Die Bedeutung von Jobfamilien im Zusammenhang mit strategischen Veränderungen sowie ihr Zusammenspiel mit etablierten Berufsbildern kann das folgende Beispiel verdeutlichen:
Ein kunststoffverarbeitender Betrieb auf Wachstumskurs stellt fest, dass es dringend mehr Zerspannungstechniker braucht, diese Jobfamilie aber nicht einfach zu beschaffen ist. Daraufhin weitet er seine Personalmarketingaktivitäten auf Industrie-, Werkzeug und Verfahrensmechaniker der Kunst- und Kautschuktechnik aus. Durch dieses ‚Ausweichmanöver‘ nimmt er zwar in Kauf, dass er diese Mitarbeiter weiterqualifizieren muss, zugleich sichert er mit der personellen Aufstockung der Jobfamilie ‚Zerspannungstechniker‘ aber auch seinen Wachstumskurs.

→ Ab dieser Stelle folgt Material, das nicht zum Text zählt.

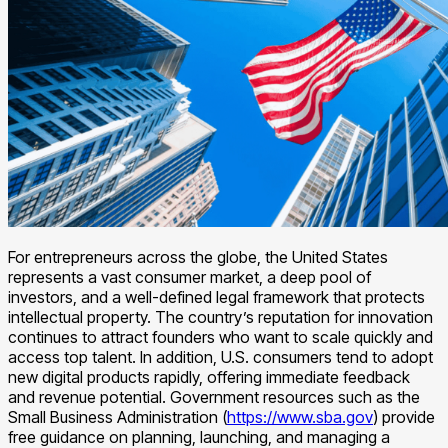
For entrepreneurs across the globe, the United States
represents a vast consumer market, a deep pool of
investors, and a well-defined legal framework that protects
intellectual property. The country’s reputation for innovation
continues to attract founders who want to scale quickly and
access top talent. In addition, U.S. consumers tend to adopt
new digital products rapidly, offering immediate feedback
and revenue potential. Government resources such as the
Small Business Administration (
https://www.sba.gov
) provide
free guidance on planning, launching, and managing a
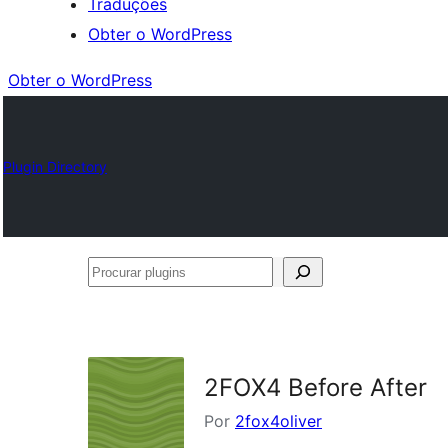
Traduções
Obter o WordPress
Obter o WordPress
Plugin Directory
Procurar
plugins
2FOX4 Before After
Por
2fox4oliver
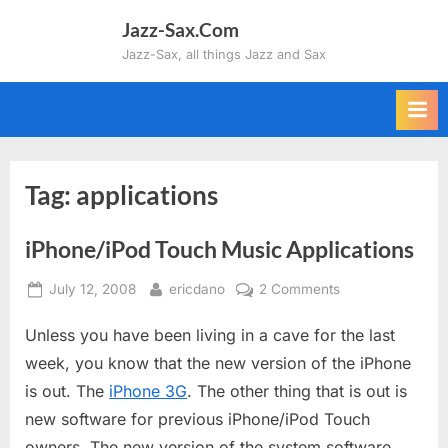
Skip
Jazz-Sax.Com
to
Jazz-Sax, all things Jazz and Sax
content
Tag:
applications
iPhone/iPod Touch Music Applications
Posted
By
on
July 12, 2008
ericdano
2 Comments
on
iPhone/iPod
Unless you have been living in a cave for the last
Touch
Music
week, you know that the new version of the iPhone
Applications
is out. The
iPhone 3G
. The other thing that is out is
new software for previous iPhone/iPod Touch
owners. The new version of the system software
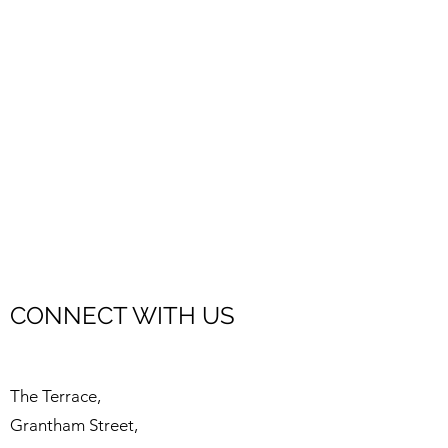
CONNECT WITH US
The Terrace,
Grantham Street,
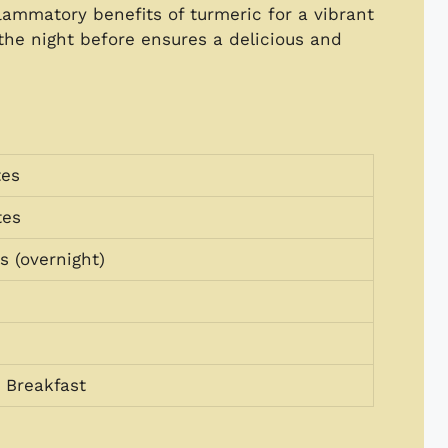
lammatory benefits of turmeric for a vibrant
 the night before ensures a delicious and
tes
tes
s (overnight)
 Breakfast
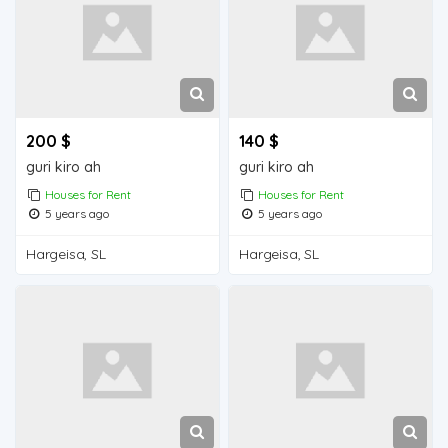
200 $
140 $
guri kiro ah
guri kiro ah
Houses for Rent
Houses for Rent
5 years ago
5 years ago
Hargeisa, SL
Hargeisa, SL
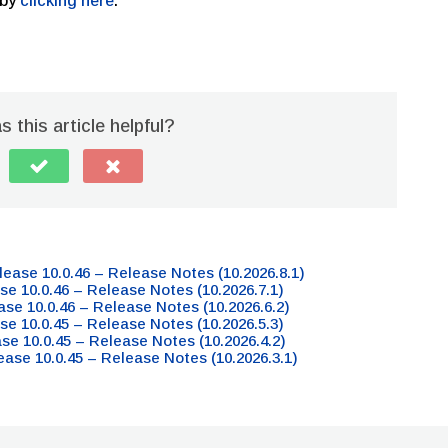
 by
clicking here
.
 this article helpful?
lease 10.0.46 – Release Notes (10.2026.8.1)
se 10.0.46 – Release Notes (10.2026.7.1)
ase 10.0.46 – Release Notes (10.2026.6.2)
se 10.0.45 – Release Notes (10.2026.5.3)
ase 10.0.45 – Release Notes (10.2026.4.2)
ease 10.0.45 – Release Notes (10.2026.3.1)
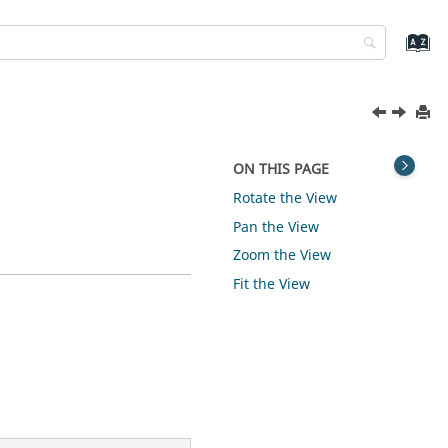
ON THIS PAGE
Rotate the View
Pan the View
Zoom the View
Fit the View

Kurzum: In einer globalisierten und vernetzten Wirtschaft, in der sich Märkte schnell wandeln, sterben und neu entstehen, können Jobfamilien innerhalb eines Unternehmens erheblich dazu beitragen, dass die Zuordnung von (sich verändernden) Aufgaben und Personen effektiv, effizient und damit handhabbar erfolgen kann. Im Einzelnen können Jobfamilien dazu beitragen, dass
- sich Personalprozesse stärker an Aufgaben und Prozessen orientieren und weniger an Funktionsbereichen und Berufen:
- sich für das Personalmanagement deutliche Effizienzgewinne ergeben, indem nicht jede Stelle separat, sondern Stellenbündel gehandhabt werden.
- die Verbindung zwischen Unternehmensstrategie und Personalarbeit leichter herzustellen ist.
- Antworten auf die Fragen leichter fallen, welche Kompetenzen im Unternehmen vorhanden sind und wo Personalrisiken bestehen.
auf das Geschäft bezogene standardisierte Weiterbildungsmodule für jede Jobfamilie ausgearbeitet werden können. - Karriereperspektiven für die Beschäftigten transparenter werden und eine zielgerichtete Personalentwicklung erleichtert wird. Darauf aufbauend können Entwicklungswege und Fachlaufbahnen vergleichsweise einfach konstruiert und eingeführt werden.